* DESCRIPTION OF THE TASK: For the data that follows, report how many lines contain the word "vinos", and nothing else.

* LISTED RECORDS:

###

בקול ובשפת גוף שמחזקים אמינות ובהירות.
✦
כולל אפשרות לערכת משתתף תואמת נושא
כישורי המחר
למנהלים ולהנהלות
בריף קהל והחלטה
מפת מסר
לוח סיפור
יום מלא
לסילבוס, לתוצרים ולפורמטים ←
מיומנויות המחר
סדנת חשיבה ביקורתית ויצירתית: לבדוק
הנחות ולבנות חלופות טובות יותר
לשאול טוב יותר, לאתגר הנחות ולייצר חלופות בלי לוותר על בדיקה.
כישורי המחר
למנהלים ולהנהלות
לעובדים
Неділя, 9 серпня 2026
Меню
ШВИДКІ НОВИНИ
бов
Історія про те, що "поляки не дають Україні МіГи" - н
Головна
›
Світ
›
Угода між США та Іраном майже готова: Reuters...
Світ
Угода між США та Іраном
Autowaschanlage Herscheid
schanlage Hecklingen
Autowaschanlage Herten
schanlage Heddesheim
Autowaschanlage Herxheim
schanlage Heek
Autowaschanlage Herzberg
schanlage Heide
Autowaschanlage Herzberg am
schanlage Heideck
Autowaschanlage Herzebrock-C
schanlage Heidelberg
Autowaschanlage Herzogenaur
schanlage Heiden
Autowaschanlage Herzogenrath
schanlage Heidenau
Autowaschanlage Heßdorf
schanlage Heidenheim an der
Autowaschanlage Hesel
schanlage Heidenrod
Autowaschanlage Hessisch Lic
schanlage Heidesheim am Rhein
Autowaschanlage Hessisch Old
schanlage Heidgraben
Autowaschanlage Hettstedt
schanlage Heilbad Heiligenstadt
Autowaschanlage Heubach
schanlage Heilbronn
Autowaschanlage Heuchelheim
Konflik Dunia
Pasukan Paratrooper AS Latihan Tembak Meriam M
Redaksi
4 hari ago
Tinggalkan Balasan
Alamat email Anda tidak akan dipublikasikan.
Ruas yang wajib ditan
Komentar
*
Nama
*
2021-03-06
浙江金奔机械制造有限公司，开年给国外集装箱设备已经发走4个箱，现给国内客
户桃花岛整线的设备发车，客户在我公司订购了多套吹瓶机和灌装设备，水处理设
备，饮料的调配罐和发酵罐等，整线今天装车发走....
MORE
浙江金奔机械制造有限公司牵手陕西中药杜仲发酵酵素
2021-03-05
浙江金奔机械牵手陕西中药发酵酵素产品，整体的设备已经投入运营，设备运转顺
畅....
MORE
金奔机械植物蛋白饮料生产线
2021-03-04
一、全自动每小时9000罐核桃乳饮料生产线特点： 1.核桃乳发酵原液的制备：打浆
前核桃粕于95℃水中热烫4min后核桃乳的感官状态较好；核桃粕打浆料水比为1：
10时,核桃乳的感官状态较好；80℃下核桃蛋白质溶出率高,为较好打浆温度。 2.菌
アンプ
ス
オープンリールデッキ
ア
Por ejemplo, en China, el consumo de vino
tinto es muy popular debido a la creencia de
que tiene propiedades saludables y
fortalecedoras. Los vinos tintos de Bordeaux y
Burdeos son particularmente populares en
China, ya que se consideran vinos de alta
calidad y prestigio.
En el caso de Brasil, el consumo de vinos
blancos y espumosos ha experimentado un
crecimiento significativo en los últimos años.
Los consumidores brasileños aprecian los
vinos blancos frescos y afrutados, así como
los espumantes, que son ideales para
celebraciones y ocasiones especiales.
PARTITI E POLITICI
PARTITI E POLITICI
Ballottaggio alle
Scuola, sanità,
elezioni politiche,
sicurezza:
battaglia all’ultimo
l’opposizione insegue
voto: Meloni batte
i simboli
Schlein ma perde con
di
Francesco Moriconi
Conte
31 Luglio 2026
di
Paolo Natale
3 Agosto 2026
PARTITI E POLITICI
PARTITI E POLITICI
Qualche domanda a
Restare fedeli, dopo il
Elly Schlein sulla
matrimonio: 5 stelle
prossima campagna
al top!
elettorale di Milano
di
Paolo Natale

###

* TASK SOLUTION: 4